Nos últimos dois meses, pelo menos três crimes bárbaros que tiveram como vítimas homossexuais horrorizaram os catarinenses. Ameaças de morte por suposto grupo neonazista em Imbituba, um assassinato em Abelardo Luz e o mais recente, nesta segunda (31), que mistura tortura e estupro em Florianópolis.
O crime de homofobia é a principal suspeita em todos eles. Os registros de cada uma dessas histórias chocou Santa Catarina e repercutiu na sociedade e na internet.

Para ONGs e entidades, os casos condensam as consequências mais graves deste tipo de delito. São a “ponta” de uma cadeia de crimes que permanece subnotificada em Santa Catarina e ainda não conta com uma lei específica.
No próximo dia 13 de junho, tanto a homofobia quanto a transfobia completam dois anos desde que foram enquadradas na lei de racismo pelo STF (Superior Tribunal Federal).
A tipificação permanece até que o Congresso Nacional aprove legislação específica aos crimes – demora já classificada como omissão pelo STF, quando o Legislativo aprovou a nova lei.
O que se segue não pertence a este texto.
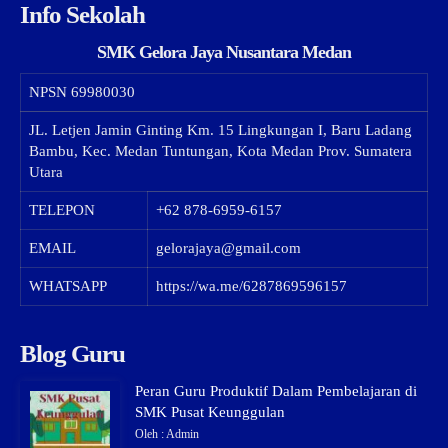
Info Sekolah
SMK Gelora Jaya Nusantara Medan
NPSN
69980030
JL. Letjen Jamin Ginting Km. 15 Lingkungan I, Baru Ladang
Bambu, Kec. Medan Tuntungan, Kota Medan Prov. Sumatera
Utara
TELEPON
+62 878-6959-6157
EMAIL
gelorajaya@gmail.com
WHATSAPP
https://wa.me/6287869596157
Blog Guru
Peran Guru Produktif Dalam Pembelajaran di
SMK Pusat Keunggulan
Oleh : Admin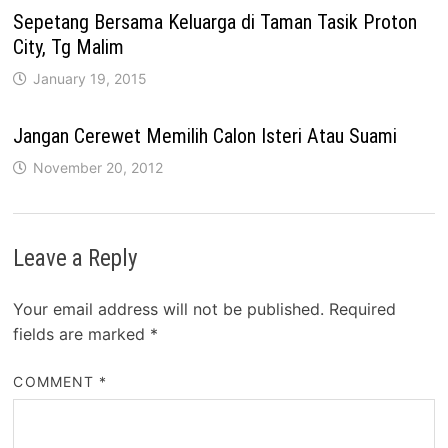
Sepetang Bersama Keluarga di Taman Tasik Proton
City, Tg Malim
January 19, 2015
Jangan Cerewet Memilih Calon Isteri Atau Suami
November 20, 2012
Leave a Reply
Your email address will not be published.
Required
fields are marked
*
COMMENT
*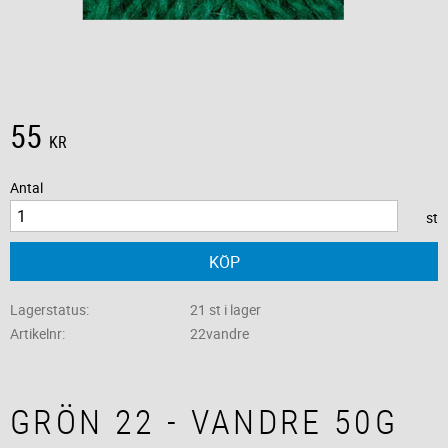
55
KR
Antal
st
KÖP
Lagerstatus
21 st i lager
Artikelnr
22vandre
GRÖN 22 - VANDRE 50G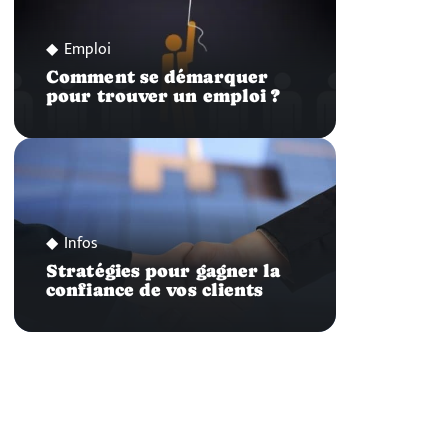
Emploi
Comment se démarquer
pour trouver un emploi ?
Infos
Stratégies pour gagner la
confiance de vos clients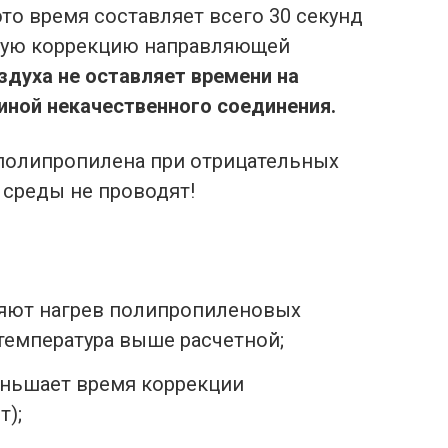
то время составляет всего 30 секунд
ьшую коррекцию направляющей
здуха не оставляет времени на
иной некачественного соединения.
 полипропилена при отрицательных
среды не проводят!
яют нагрев полипропиленовых
 температура выше расчетной;
еньшает время коррекции
т);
Um dos primeiros indiciamentos por homofobia em Santa Catarina, dentro da nova lei, ocorreu em Orleans, no Sul do Estado, em maio de 2020.
O alvo foi um radialista que disferia xingamentos, divulgava histórias falsas e promovia ódio contra homossexuais da cidade. Com a lei, a violência motivada por orientação sexual se tornou crime hediondo e inafiançável, com penas que variam de dois a cinco anos.
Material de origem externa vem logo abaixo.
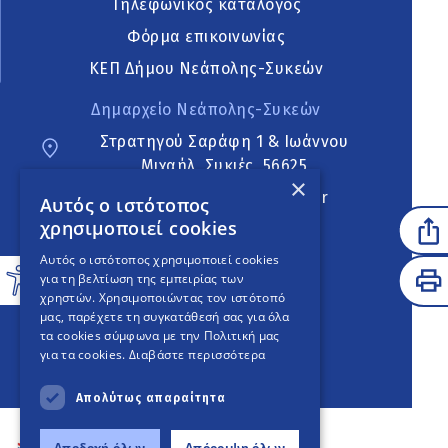
Τηλεφωνικός κατάλογος
Φόρμα επικοινωνίας
ΚΕΠ Δήμου Νεάπολης-Συκεών
Δημαρχείο Νεάπολης-Συκεών
Στρατηγού Σαράφη 1 & Ιωάννου
Μιχαήλ, Συκιές, 56625
×
neapoli.sykies@ddt.gov.gr
Αυτός ο ιστότοπος
χρησιμοποιεί cookies
Ακολουθήστε
Αυτός ο ιστότοπος χρησιμοποιεί cookies
για τη βελτίωση της εμπειρίας των
χρηστών. Χρησιμοποιώντας τον ιστότοπό
μας, παρέχετε τη συγκατάθεσή σας για όλα
English Version
τα cookies σύμφωνα με την Πολιτική μας
για τα cookies.
Διαβάστε περισσότερα
An
project
Απολύτως απαραίτητα
Αποδοχή όλων
Απόρριψη όλων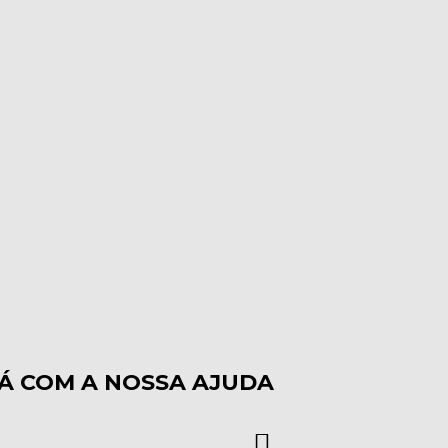
RÁ COM A NOSSA AJUDA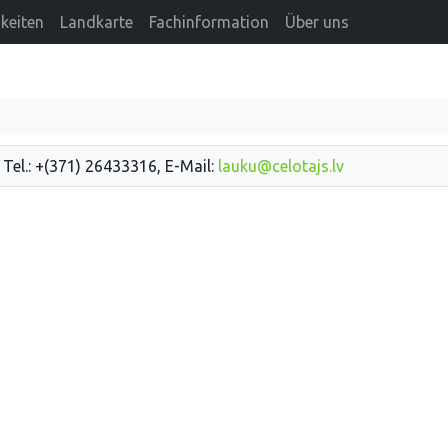
keiten
Landkarte
Fachinformation
Über uns
 Tel.: +(371) 26433316, E-Mail:
lauku@celotajs.lv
O problema é que a adoção ainda é tímida no Estado, segundo avaliação da advogada e presidente da Comissão de Direito Homoafetivo e Gênero da OAB/SC (Ordem dos Advogados do Brasil), Margareth da Silva Hernandes.
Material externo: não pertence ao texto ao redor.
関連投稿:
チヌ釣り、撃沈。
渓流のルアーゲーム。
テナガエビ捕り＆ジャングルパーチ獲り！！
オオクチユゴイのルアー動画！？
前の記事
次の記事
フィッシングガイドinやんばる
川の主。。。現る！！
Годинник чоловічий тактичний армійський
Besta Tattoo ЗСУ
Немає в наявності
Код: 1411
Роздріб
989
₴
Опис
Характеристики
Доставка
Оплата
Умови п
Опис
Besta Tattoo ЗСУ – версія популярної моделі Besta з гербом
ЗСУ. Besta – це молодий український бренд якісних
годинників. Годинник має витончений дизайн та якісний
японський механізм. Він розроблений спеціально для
“A maioria dos casos ainda é tipificado como injúria”, explica. Para este crime, as penas são mais brandas: de um a seis meses de prisão, ou multas, que podem ser substituídas por serviços prestados à comunidade. “É uma situação que deixa a desejar”, lamenta a advogada.
Subnotificação dos casos continua 1x2k16
Para Hernandes, essa tipificação errada é causada principalmente pela falta de formação dos agentes de segurança, responsáveis por registrar boletins de ocorrência e realizar investigações. Antes da nova lei, a regra era registrar os casos como injúria – o então hábito se manteve.
Outro ruído é o fato dos boletins de ocorrência não contarem com campos para informar a orientação sexual das vítimas. “É uma reivindicação da Comissão de Direito Homoafetivo que nos BOs seja incluso o gênero e a orientação sexual. E que seja criada a qualificadora homofobia para os homicídios, muita vezes enquadrados como ‘motivo torpe'”, afirma Hernandes.
Dentro do guarda-chuva do racismo, e muitas vezes tipificado de forma errada, Santa Catarina conta com uma subnotificação de casos de homofobia.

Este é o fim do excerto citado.